Query results change after adding index to UTF-16be database

(1) By Rashad Sookram (rsookram) on 2025-01-31 03:30:31 [source]

PRAGMA encoding = 'UTF-16be';

CREATE TABLE Example(word TEXT NOT NULL);
CREATE INDEX Example_word on Example(word);

INSERT INTO Example VALUES('み');

SELECT * FROM Example WHERE word GLOB 'み*';

In the example above, no rows were returned for the query, but I expected the 'み' row to be returned. I thought that the query would be equivalent to the following:

SELECT * FROM Example WHERE word >= 'み' AND word < 'む';

This query returned the row as expected however, so it looks like something went wrong for the GLOB query. This problem only happens when using UTF-16be and having an index on the column being searched. If either a different encoding is used for the database, or the index isn't added, the GLOB works as expected.

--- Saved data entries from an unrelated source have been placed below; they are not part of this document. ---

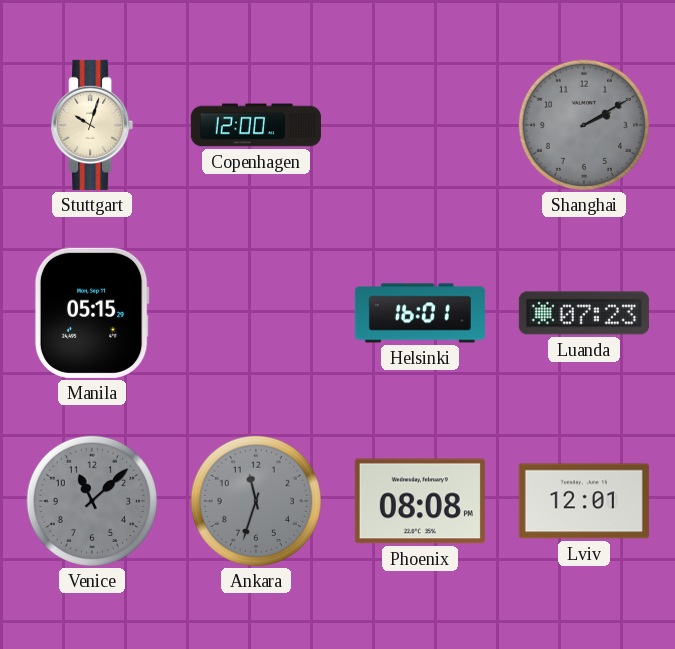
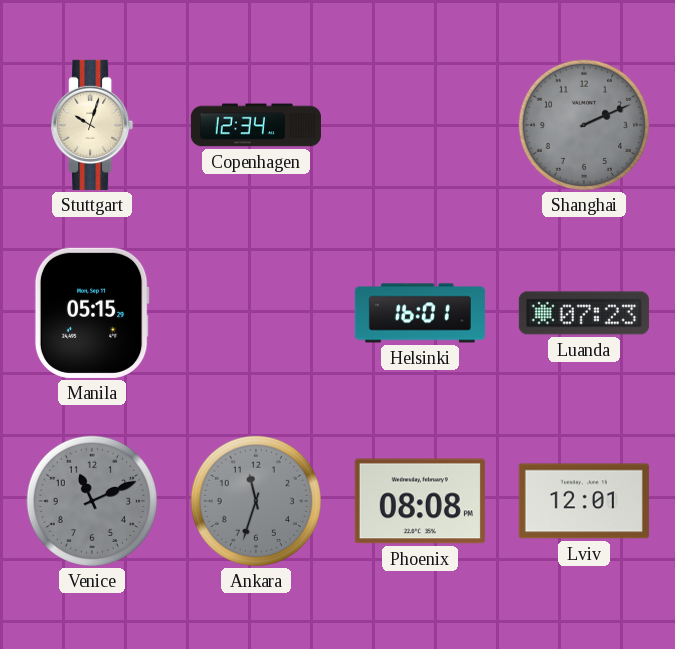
Copenhagen: 12:00 -> 12:34
Shanghai: 2:10 -> 2:11
Venice: 11:08 -> 11:11
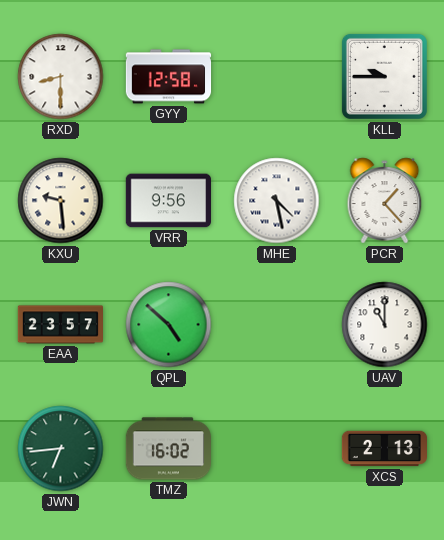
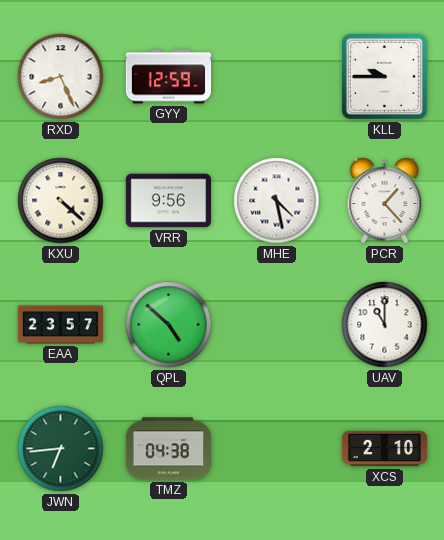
RXD: 8:30 -> 8:26
GYY: 12:58 -> 12:59
KXU: 9:29 -> 4:22
TMZ: 16:02 -> 04:38
XCS: 2:13 -> 2:10
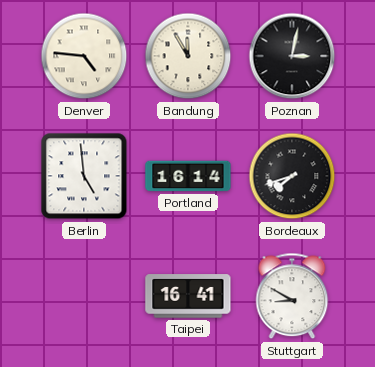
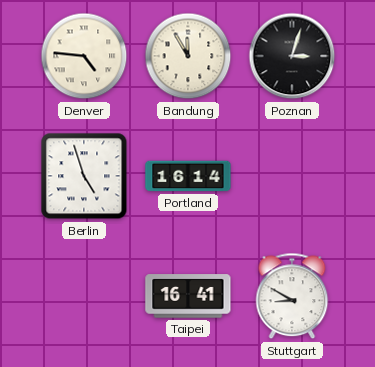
Poznan: 3:02 -> 3:03
Berlin: 4:59 -> 4:57
Bordeaux: 7:42 -> none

Seen in SQLite version 3.46.1 on Linux. I also tried on a recent commit and it was the same there.

(2) By Bo Lindbergh (_blgl_) on 2025-01-31 12:44:09 in reply to 1 [link] [source]

Here's the bug: SQLite generates the upper bound of the range by incrementing the last byte of the UTF-8 representation of the prefix. This generates garbage when that last byte is x'BF', but the garbage still works as long as the database uses UTF-8.

'み' in UTF-8 is x'E381BF'.

(3) By Dan Kennedy (dan) on 2025-01-31 15:56:28 in reply to 2 [link] [source]

That's it alright. Hopefully now fixed here:

https://sqlite.org/src/info/4b4f33d7

Dan.

(4) By Rashad Sookram (rsookram) on 2025-01-31 16:08:57 in reply to 3 [link] [source]

Thanks! I built the latest code and it works for me too.